The ROCKet trial, a large-scale, multi-center study, is currently underway to determine whether perioperative intravenous ketamine can reduce the incidence of chronic post-surgical pain (CPSP). The trial is actively recruiting over 4800 adult patients undergoing a variety of major surgeries associated with a risk of CPSP across Australia, New Zealand, and Hong Kong.
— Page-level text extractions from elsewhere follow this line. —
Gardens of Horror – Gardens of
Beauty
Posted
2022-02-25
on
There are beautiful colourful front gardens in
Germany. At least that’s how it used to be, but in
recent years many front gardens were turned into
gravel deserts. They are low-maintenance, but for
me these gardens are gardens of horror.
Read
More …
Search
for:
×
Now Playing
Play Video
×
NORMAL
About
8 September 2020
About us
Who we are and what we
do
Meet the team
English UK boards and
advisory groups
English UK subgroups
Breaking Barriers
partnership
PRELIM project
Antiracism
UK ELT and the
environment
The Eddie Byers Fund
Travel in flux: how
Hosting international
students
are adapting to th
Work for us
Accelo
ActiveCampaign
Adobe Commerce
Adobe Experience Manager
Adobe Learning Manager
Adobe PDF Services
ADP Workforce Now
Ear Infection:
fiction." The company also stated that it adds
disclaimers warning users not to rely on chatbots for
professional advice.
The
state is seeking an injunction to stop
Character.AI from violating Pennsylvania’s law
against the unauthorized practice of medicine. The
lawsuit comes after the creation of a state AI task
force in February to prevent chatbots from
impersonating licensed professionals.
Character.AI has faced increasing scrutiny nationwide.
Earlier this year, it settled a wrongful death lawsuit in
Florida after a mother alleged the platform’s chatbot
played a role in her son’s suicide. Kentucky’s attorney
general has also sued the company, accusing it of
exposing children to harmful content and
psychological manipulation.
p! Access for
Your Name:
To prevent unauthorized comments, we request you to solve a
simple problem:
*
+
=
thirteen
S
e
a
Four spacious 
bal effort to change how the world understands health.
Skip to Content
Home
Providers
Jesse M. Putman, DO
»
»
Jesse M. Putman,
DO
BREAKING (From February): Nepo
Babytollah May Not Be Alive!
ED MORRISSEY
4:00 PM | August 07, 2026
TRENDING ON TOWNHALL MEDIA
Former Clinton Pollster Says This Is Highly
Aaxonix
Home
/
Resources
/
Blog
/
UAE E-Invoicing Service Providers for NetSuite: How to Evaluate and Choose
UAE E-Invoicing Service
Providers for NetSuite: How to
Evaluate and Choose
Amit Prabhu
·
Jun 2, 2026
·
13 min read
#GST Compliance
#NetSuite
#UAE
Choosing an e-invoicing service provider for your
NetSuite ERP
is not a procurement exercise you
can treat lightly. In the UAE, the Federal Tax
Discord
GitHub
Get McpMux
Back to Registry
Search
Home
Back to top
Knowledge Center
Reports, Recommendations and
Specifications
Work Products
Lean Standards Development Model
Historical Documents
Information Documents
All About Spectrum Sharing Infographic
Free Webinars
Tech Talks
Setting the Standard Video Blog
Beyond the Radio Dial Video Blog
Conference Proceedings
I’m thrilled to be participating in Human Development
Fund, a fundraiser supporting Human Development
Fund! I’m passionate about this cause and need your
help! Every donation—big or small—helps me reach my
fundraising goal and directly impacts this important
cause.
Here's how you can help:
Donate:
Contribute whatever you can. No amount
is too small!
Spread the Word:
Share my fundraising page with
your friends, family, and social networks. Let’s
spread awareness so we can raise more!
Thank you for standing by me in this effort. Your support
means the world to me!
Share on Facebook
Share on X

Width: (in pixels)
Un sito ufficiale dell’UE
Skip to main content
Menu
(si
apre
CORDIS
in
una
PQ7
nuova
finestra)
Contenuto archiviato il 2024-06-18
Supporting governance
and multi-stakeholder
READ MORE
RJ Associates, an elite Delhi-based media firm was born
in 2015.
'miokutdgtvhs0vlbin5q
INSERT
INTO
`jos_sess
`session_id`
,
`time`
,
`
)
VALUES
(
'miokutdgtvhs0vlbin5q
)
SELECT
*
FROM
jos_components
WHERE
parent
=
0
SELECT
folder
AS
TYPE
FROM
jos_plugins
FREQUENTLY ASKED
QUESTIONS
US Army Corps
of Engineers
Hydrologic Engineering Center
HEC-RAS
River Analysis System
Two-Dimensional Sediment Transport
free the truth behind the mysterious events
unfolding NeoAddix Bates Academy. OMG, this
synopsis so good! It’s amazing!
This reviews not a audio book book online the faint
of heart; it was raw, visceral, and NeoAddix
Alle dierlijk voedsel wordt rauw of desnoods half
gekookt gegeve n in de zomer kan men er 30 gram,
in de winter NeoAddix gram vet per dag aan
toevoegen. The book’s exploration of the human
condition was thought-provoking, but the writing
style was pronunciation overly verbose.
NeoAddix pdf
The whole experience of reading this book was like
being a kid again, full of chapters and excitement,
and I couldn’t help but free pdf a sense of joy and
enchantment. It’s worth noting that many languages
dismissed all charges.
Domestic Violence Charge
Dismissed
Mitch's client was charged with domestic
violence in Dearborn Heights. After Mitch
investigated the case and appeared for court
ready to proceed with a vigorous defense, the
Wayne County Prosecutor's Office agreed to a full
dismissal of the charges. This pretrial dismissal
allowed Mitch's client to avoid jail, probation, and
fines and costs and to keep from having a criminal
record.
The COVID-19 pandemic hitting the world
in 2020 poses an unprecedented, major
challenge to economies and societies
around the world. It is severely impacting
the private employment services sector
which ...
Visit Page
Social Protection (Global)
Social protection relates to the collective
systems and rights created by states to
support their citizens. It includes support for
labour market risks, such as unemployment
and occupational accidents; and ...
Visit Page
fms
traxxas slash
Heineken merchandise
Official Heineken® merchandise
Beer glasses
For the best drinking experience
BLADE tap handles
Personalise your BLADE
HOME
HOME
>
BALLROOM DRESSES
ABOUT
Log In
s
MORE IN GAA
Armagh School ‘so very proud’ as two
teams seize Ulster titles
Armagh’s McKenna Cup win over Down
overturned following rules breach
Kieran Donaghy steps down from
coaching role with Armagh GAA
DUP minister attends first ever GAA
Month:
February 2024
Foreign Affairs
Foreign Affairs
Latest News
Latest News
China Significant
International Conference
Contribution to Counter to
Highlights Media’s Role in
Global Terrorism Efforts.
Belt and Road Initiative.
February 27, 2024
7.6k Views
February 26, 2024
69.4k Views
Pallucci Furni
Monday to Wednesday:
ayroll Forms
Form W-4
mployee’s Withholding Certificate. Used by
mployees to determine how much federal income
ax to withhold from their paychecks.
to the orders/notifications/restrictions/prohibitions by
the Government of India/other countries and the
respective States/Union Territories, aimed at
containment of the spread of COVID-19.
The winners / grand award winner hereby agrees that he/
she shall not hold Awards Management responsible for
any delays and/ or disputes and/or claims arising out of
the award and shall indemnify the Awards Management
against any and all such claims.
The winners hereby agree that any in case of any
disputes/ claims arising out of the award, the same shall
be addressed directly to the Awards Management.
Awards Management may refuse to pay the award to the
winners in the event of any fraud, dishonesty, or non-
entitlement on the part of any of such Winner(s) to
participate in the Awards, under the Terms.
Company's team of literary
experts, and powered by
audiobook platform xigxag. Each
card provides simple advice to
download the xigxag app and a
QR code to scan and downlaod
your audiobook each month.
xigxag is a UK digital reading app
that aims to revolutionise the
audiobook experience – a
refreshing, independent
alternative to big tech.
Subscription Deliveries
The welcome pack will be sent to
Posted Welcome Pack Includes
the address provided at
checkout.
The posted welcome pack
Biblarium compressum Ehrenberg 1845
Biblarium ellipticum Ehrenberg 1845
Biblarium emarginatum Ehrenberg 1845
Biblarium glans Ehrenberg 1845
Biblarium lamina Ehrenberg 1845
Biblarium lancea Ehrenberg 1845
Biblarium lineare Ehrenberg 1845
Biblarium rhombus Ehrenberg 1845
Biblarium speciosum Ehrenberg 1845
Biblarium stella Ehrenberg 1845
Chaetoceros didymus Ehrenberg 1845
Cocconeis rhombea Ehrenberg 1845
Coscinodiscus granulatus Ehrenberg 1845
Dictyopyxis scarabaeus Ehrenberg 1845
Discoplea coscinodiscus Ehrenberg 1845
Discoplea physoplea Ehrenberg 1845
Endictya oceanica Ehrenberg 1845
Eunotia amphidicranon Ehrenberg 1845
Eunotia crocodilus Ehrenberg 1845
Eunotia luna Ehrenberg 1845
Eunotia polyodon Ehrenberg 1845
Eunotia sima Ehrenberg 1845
The primary objective of the ROCKet trial is to assess whether IV ketamine, administered immediately prior to and for up to 72 hours following surgical incision, reduces the incidence of CPSP at 3 months after surgery, compared to placebo. Secondary objectives include measuring the effect of perioperative ketamine on indices of acute postoperative pain severity, side effects, and quality of recovery. Ketamine effect on CPSP incidence at 12 months is also being measured.
Trial Design and Methodology
The ROCKet trial is a randomized, double-blind, placebo-controlled trial. Patients are randomized to receive either ketamine or a saline placebo. Those in the ketamine arm receive an intraoperative loading dose of 0.5 mg/kg (capped at 100 kg body weight) after anesthesia induction and prior to surgical incision, followed by an infusion of 0.125 mg/kg/h until wound closure. The infusion is recommenced in the post-anesthesia care unit (PACU) at the same rate and continued for up to 72 hours. The placebo arm receives a loading and infusion of the placebo solution at an identical volume and infusion rate.
Randomization is stratified by hospital and the presence or absence of preoperative pain in the area of surgery (Numerical Rating Scale [NRS] score for average pain in last 24 hours of ≥ 3/10). The trial is being conducted in metropolitan and regional acute care hospitals in Australia, New Zealand, and Hong Kong. Participating sites have access to an acute pain service within their hospital and the equipment available to administer trial drug intraoperatively and postoperatively.
Inclusion and Exclusion Criteria
Inclusion criteria include consenting adult patients (18 years or more) presenting for elective or expedited surgery under anesthesia for a variety of major surgeries associated with CPSP. Exclusion criteria cover a range of relative or absolute contraindications to ketamine administration or to participation in the trial.
Data Collection and Endpoints
Preoperative data relevant to the risk of CPSP, including demographics, major co-morbidities, preoperative medications, and perioperative data, are collected. The primary endpoint is the incidence of CPSP at 3 months post-surgery. CPSP is defined as pain in the area of the index surgery in the previous week which either was not present preoperatively or is different in site, nature, or intensity (NRS score ≥ 2/10 difference) to any pain present at the site prior to surgery.
Secondary endpoints include the effect of ketamine on indices of acute postoperative pain severity (opioid consumption measured as oral morphine equivalents, and NRS pain scores) on the first three postoperative days (or until hospital discharge) and quality of recovery in the two trial treatment arms will be compared using the QoR-15 on day 1 post-surgery.
Statistical Analysis and Power
Trial sample size was initially calculated using CPSP incidence data at 12 months post-surgery, collected from a broad sample of patients who underwent major surgery and were recruited to the ENIGMA II trial and the ROCKet pilot study. Following alignment of the timing of the trial primary endpoint with the new ICD-11 definition of CPSP in 2022, the sample size was not changed. The observed pooled incidence (95% CI) of CPSP at 3 months post-surgery based on blinded EAC-adjudicated CPSP data from the first 1500 recruited patients included in the planned interim analysis is 24 (22–27)%. Assuming the final sample size of 4884 patients is achieved and using 22% as a conservative estimate of the overall incidence of CPSP at 3 months, the study has at least 80% power to detect a clinically significant reduction of at least 15% in incidence of CPSP at 3 months by ketamine (a decrease from 23.75% to 20.25%, or RR of 0.85).
Safety and Monitoring
Data on a range of adverse events among recruited patients is recorded during admission, at discharge from hospital, and at 3 months post-surgery, with complications classified according to body system. Serious adverse events (SAEs) and suspected unexpected serious adverse reactions (SUSARs) are reported for events that are unexpected given the participant’s underlying condition, and in the opinion of the investigator, the event is possibly related to the ROCKet trial solution infusion. SAEs and SUSARs are reported to the trial coordinating center who are responsible for informing the relevant ethics committees and the administering institution for the trial, within 24 hours of the site investigators becoming aware of the event, using a dedicated reporting form. These reports are reviewed by the DSMC.